Fortunately, while many other immigrants from FC-practicing countries are very secretive and try to avoid talking about FC or expressing the reality of FC in their communities, many Somalis are outspoken and openly accept that FC was part of their culture, a harmful culture that they are committed to fighting against [41]. Nevertheless, a prior study reveals that some Somali immigrants have expressed anger that their efforts to deal with FC have never been acknowledged, and that they have been highly stigmatized for having FC as part of their culture, which is the very culture they are trying to fight against [41]. While the present study and others [2, 6, 36, 37] clearly show that FC abandonment among Somali immigrants is a matter of reality, the successful community programs that may have contributed to this change are rarely acknowledged. In general, people are more likely to promote a new behavior when they are rewarded for doing so. Instead of rewarding and promoting the community efforts that led to such a successful change, if more “culturally aggressive” measures are imposed on communities, i.e. the “genital checkup of girls,” community motivations toward the change may be impeded. We therefore recommend that more efforts should be dedicated toward understanding, acknowledging and promoting the grassroots efforts that have proven to be successful in changing people’s attitudes toward the practice.
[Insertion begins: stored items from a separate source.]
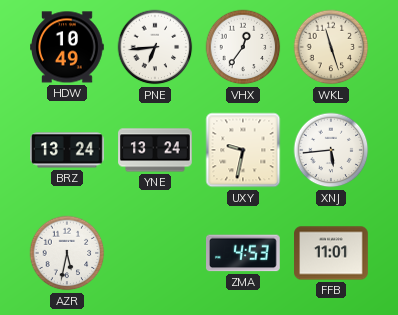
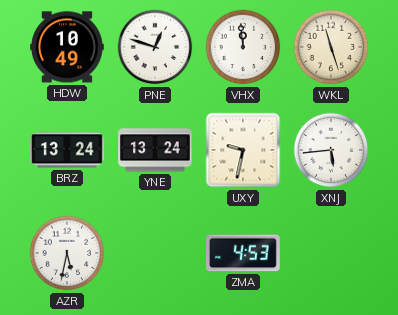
PNE: 6:44 -> 12:48
VHX: 12:36 -> 11:59
FFB: 11:01 -> none
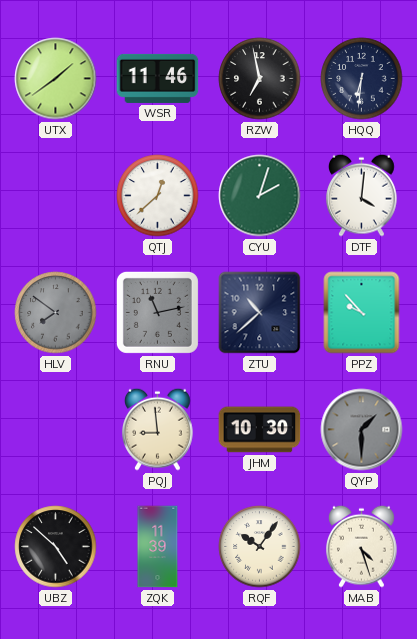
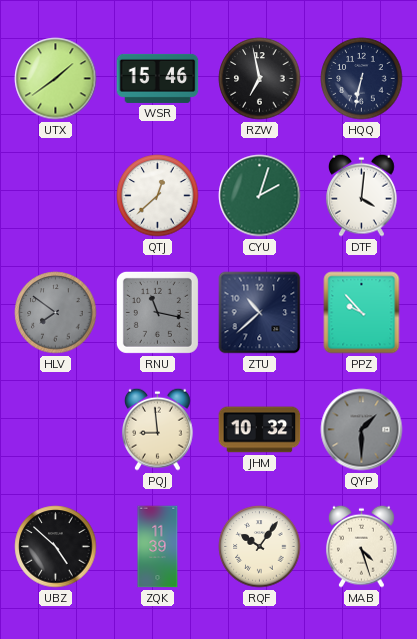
WSR: 11:46 -> 15:46
HQQ: 6:31 -> 6:32
RNU: 11:13 -> 11:17
JHM: 10:30 -> 10:32
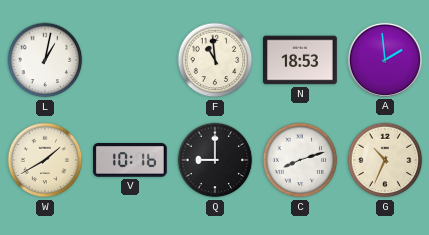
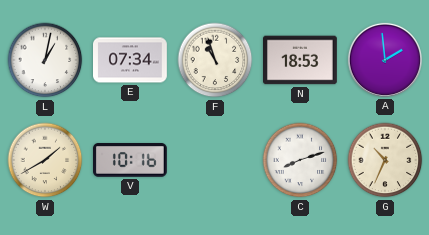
E: none -> 07:34
F: 10:59 -> 10:57
Q: 9:00 -> none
The important limitation of our study is its cross-sectional design, thereby making it difficult to establish the causes. Moreover, all of the variables were self-reported, with a distinct possibility of both under- and/or over reporting. For instance, self-reported types of FC may not be a reliable source of information; however, a validation study comparing self-reported types of FC among Somali women and the reality obtained through clinical examinations is under way. The practice is illegal in Norway, which may affect some people’s decision to report their position towards the continuation of this illegal practice. Nonetheless, this was minimized by employing research assistants who were trusted and not associated with any authority by the study participants.


Although the study demonstrates promising results about a change in attitudes toward the abandonment of the practice among Somali immigrants in Oslo, intervention measures targeting the 30% of the people who are still sympathetic to the continuation of the practice are required. Accordingly, since religion was a significant factor behind the positive attitude towards the practice, religious intervention should be prioritized.

Men are more likely to have a positive attitude towards the practice than women; hence, awareness campaigns should equally target men, as it is widely known that without men’s involvement in eradication programs, the efforts towards the abolishment of the practice may have little chance of success. In addition, people with a positive attitude towards the practice are more likely to be people who have resided in Norway for a few years. Awareness programs in the early phase of immigrants’ arrival could help improve their attitude towards the practice in subsequent years.

Community efforts have a paramount importance in the ultimate eradication of FC. Therefore, communities should be empowered in such a way that helps them to take responsibility for their own matters, including the eradication of FC and other practices that are harmful to community health. Accordingly, people who have changed their behavior and left their girls uncut should be equipped with more knowledge and be morally supported so that they recruit other people, including their neighbors in Oslo, as well as their family members and networks in Somalia, to help abandon this practice.